When the soil is saturated the groundwater rises and exerts pressure against your basement walls (hydrostatic pressure); the associated soil pressure can cause basement wall cracks and the hydrostatic pressure causes basement leaks. During extended dry periods, the soil around your foundation shrinks as the water evaporates; this can cause your foundation to settle and often results in the development of one or more new basement wall cracks.
Horizontal cracking, usually observed on the upper part of the wall is usually caused by frost damage, and the freeze-thaw cycle. In most cases, water from your downspouts saturates the soil, as the soil freezes it exerts considerable pressure on the basement wall. In some instances horizontal cracking is caused by heavy equipment travelling too close to the foundation wall during backfilling.
How foundation cracks are repaired
In order to repair the types of foundation cracks described above, we employ one of the following three methods. These methods for foundation crack repair are: Epoxy crack injection, Polyurethane crack injection and finally, exterior crack repair.
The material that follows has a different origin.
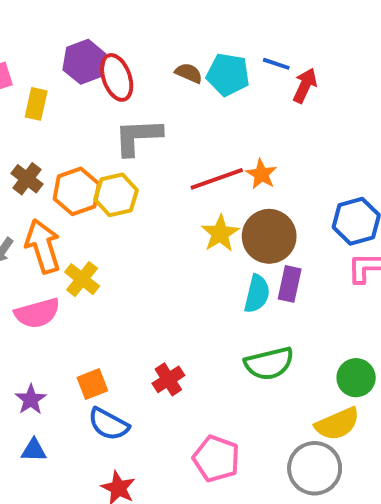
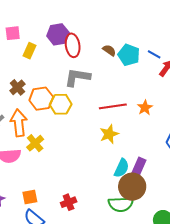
orange star: (261, 174) -> (145, 108), moved
brown circle: (269, 236) -> (132, 187), moved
Epoxy crack injection refers to the method of injecting a two-part glue into the crack from the surface of the crack. The epoxy is injected under pressure directly into the crack through injection ports that are installed at roughly one foot intervals from the bottom to the top of the crack. The material is injected sequentially from the bottom to the top until the crack is full and then begins to cure inside the crack forming a rigid material; essentially gluing the two walls together.
Polyurethane is the other chemical we use when injecting foundation cracks. Typically used in actively leaking cracks or cracks that have been repaired before; polyurethane is a resin that is injected into the crack from ports that are drilled beside the crack intersecting it halfway through the wall. The injection pressure for polyurethane is much higher than that of epoxy and the fact that polyurethane reacts with water makes it the method of choice when dealing with actively leaking or previously repaired foundation cracks.
Alternatively, there is the option of repairing the foundation crack externally. External crack repair is the traditional method of foundation crack repair. This method entails excavation down to the footing, cleaning the wall to expose the crack and applying a rubberized patch to the crack to cover it. While external crack repair is effective at preventing basement leaks it does have limitations, such as: it does not fill-in the crack, it is destructive to landscaping, its high cost relative to other repair methods, it is weather dependent and also takes several weeks to coordinate and have underground utilities located.
What it costs to repair a cracked foundation
The cost to repair a cracked foundation depends on the method of repair. General pricing is as follows:
Foundation crack injection (Epoxy or Polyurethane) price ranges from $350-$800 depending on the company.
When stabilization of a crack is required (ie. Crack is deemed structural and requires reinforcement), carbon fiber reinforcement staples are applied at a cost of $75 each. Most cracks of average length require 3 staples.
The cost of exterior crack repair typically starts at around $1000-$1500 per crack but could increase depending on ease of accessibility.